**The problem:**
Wherever an image appears in the entries, drop it and reproduce everything else exactly.

[Records shown — start]

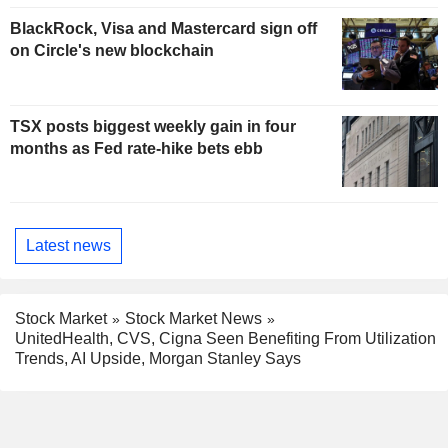
BlackRock, Visa and Mastercard sign off
on Circle's new blockchain
TSX posts biggest weekly gain in four
months as Fed rate-hike bets ebb
Latest news
Stock Market
Stock Market News
UnitedHealth, CVS, Cigna Seen Benefiting From Utilization
Trends, AI Upside, Morgan Stanley Says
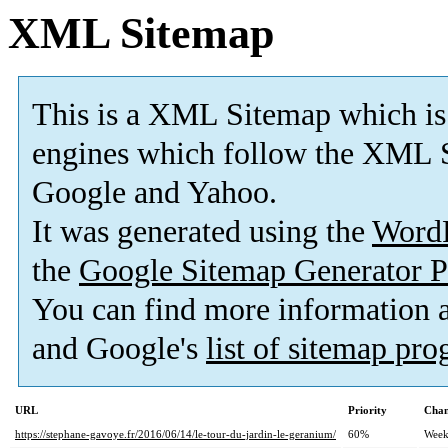
XML Sitemap
This is a XML Sitemap which is
engines which follow the XML S
Google and Yahoo.
It was generated using the
Word
the
Google Sitemap Generator P
You can find more information
and Google's
list of sitemap pr
URL
Priority
Chan
https://stephane-gavoye.fr/2016/06/14/le-tour-du-jardin-le-geranium/
60%
Week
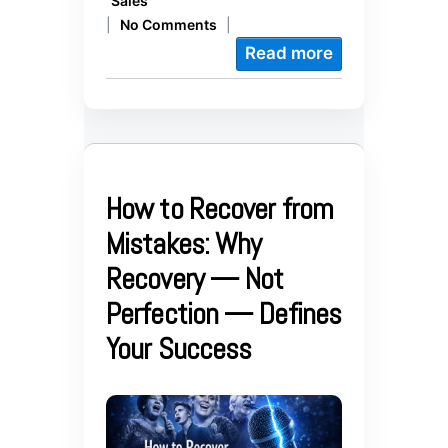
Sales
|
No Comments
|
Read more
How to Recover from
Mistakes: Why
Recovery — Not
Perfection — Defines
Your Success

[Records shown — finish]

**Written response:**
BlackRock, Visa and Mastercard sign off
on Circle's new blockchain
TSX posts biggest weekly gain in four
months as Fed rate-hike bets ebb
Latest news
Stock Market
Stock Market News
UnitedHealth, CVS, Cigna Seen Benefiting From Utilization
Trends, AI Upside, Morgan Stanley Says
XML Sitemap
This is a XML Sitemap which is
engines which follow the XML S
Google and Yahoo.
It was generated using the
Word
the
Google Sitemap Generator P
You can find more information
and Google's
list of sitemap pr
URL
Priority
Chan
https://stephane-gavoye.fr/2016/06/14/le-tour-du-jardin-le-geranium/
60%
Week
Sales
|
No Comments
|
Read more
How to Recover from
Mistakes: Why
Recovery — Not
Perfection — Defines
Your Success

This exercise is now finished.